[Task inputs]

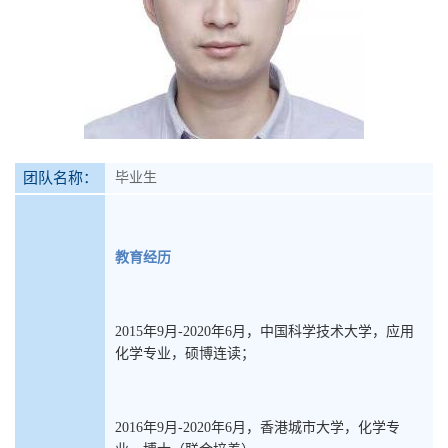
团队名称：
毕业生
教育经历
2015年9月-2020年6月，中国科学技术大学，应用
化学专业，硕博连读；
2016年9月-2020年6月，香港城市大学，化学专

[/Task inputs]
[Task inputs]

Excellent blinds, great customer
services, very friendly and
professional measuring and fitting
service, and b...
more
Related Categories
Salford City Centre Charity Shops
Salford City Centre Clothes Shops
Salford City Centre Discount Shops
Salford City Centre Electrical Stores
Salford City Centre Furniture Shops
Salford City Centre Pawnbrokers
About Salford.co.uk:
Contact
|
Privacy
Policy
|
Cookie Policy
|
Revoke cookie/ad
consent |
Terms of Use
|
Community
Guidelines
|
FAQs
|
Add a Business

[/Task inputs]

**What is being asked**
The lines above from the one with "Salford City Centre Furniture Shops" through the one with "Add a Business" are to be duplicated exactly, ends included, with nothing added.

**Answer for the task**
Salford City Centre Furniture Shops
Salford City Centre Pawnbrokers
About Salford.co.uk:
Contact
|
Privacy
Policy
|
Cookie Policy
|
Revoke cookie/ad
consent |
Terms of Use
|
Community
Guidelines
|
FAQs
|
Add a Business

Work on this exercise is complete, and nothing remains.